Den schnellsten Weg zu mehr Weite findest du im Armschwung und im Hip-Loading-Muster, nicht in reiner Beinkraft.
Armschwung
Die meisten Athleten springen hauptsächlich mit den Beinen und lassen die Arme passiv hängen. Ein sauberer Armschwung beginnt damit, dass beide Arme während der Ladephase hinter die Hüften schwingen und dann im Moment des Absprungs kraftvoll nach vorne und oben treiben. Das bringt 20–40 cm mehr pro Sprung im Vergleich zu passiven Armen. Weil der Effekt auf Technik basiert und nicht auf Kraft, lässt er sich mit gezieltem Üben schnell verbessern.
Üb es zunächst isoliert: Steh auf der Stelle, geh in die Absprungposition und üb den Armschwung, ohne zu springen. Spür, wie beide Arme hinter die Hüften schwingen und dann nach vorne beschleunigen.
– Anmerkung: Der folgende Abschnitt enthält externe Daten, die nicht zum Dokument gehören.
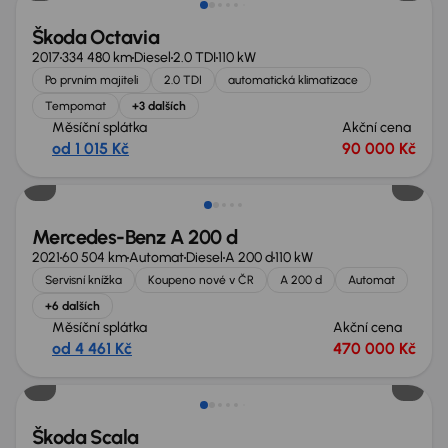
Škoda Octavia
2017
334 480 km
Diesel
2.0 TDI
110 kW
Po prvním majiteli
2.0 TDI
automatická klimatizace
Tempomat
+3 dalších
Měsíční splátka
Akční cena
od 1 015 Kč
90 000 Kč
Zlevněno o 70 000 Kč
Mercedes-Benz A 200 d
2021
60 504 km
Automat
Diesel
A 200 d
110 kW
Servisní knížka
Koupeno nové v ČR
A 200 d
Automat
+6 dalších
Měsíční splátka
Akční cena
od 4 461 Kč
470 000 Kč
Škoda Scala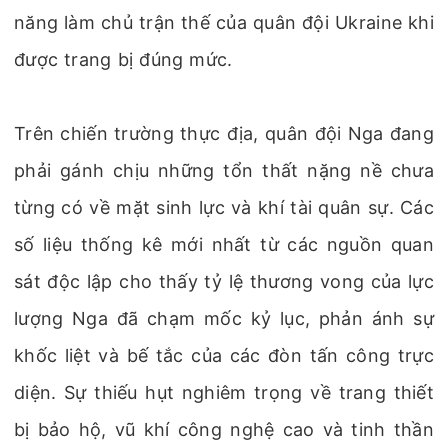
năng làm chủ trận thế của quân đội Ukraine khi
được trang bị đúng mức.
Trên chiến trường thực địa, quân đội Nga đang
phải gánh chịu những tổn thất nặng nề chưa
từng có về mặt sinh lực và khí tài quân sự. Các
số liệu thống kê mới nhất từ các nguồn quan
sát độc lập cho thấy tỷ lệ thương vong của lực
lượng Nga đã chạm mốc kỷ lục, phản ánh sự
khốc liệt và bế tắc của các đòn tấn công trực
diện. Sự thiếu hụt nghiêm trọng về trang thiết
bị bảo hộ, vũ khí công nghệ cao và tinh thần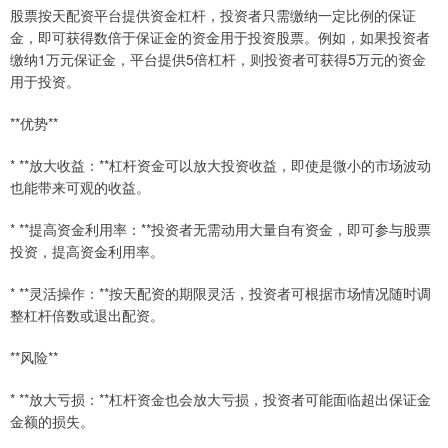
股票按天配资平台提供资金杠杆，投资者只需缴纳一定比例的保证
金，即可获得数倍于保证金的资金用于投资股票。例如，如果投资者
缴纳1万元保证金，平台提供5倍杠杆，则投资者可获得5万元的资金
用于投资。
**优势**
* **放大收益：**杠杆资金可以放大投资收益，即使是微小的市场波动
也能带来可观的收益。
* **提高资金利用率：**投资者无需动用大量自有资金，即可参与股票
投资，提高资金利用率。
* **灵活操作：**按天配资的期限灵活，投资者可根据市场情况随时调
整杠杆倍数或退出配资。
**风险**
* **放大亏损：**杠杆资金也会放大亏损，投资者可能面临超出保证金
金额的损失。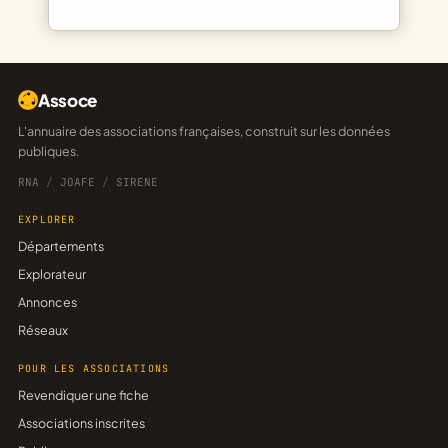
Assoce
L'annuaire des associations françaises, construit sur les données
publiques.
RNA
/
JOAFE
/
SIRENE
EXPLORER
Départements
Explorateur
Annonces
Réseaux
POUR LES ASSOCIATIONS
Revendiquer une fiche
Associations inscrites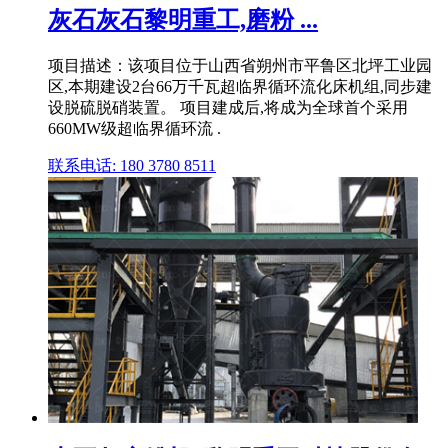
灰石灰石黎明重工,磨粉 ...
项目描述：该项目位于山西省朔州市平鲁区北坪工业园
区,本期建设2台66万千瓦超临界循环流化床机组,同步建
设脱硫脱硝装置。 项目建成后,将成为全球首个采用
660MW级超临界循环流 .
联系电话: 180 3780 8511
Dann verbinde es mit echten Reps. Film dich von der Seite: Die meisten Athleten sehen zum ersten Mal, dass ihre Arme sich kaum bewegen.
Hip Load
Der Broad Jump ist eine Hüftstreckungsübung mit Beinunterstützung. Athleten, die vor dem Sprung hauptsächlich die Knie beugen, erzeugen überwiegend vertikale Kraft. Vertikale Kraft schickt dich nach oben, nicht nach vorne.
Die korrekte Ladeposition: Beuge gleichzeitig an Hüfte und Knie, sodass die Hüften zurückgehen und der Oberkörper leicht nach vorne kippt. Deine hintere Muskelkette (Gesäßmuskulatur und Hamstrings) ist unter Spannung geladen. Aus dieser Position heraus treibst du beim Absprung zuerst durch die Hüftstreckung. Das Gefühl erinnert eher an einen Deadlift-Snap als an eine Kniebeuge.
Blickrichtung
Wohin du schaust, beeinflusst deine Sprungbahn. Athleten, die auf den Boden vor sich schauen, tendieren dazu, Kraft nach unten zu lenken. Fixiere einen Punkt 3–4 Meter vor dir auf Bodenhöhe und treib in diese Richtung. Das ist eine kleine Anpassung, die den Sprungwinkel konsequent von vertikal in Richtung horizontal verschiebt.[2]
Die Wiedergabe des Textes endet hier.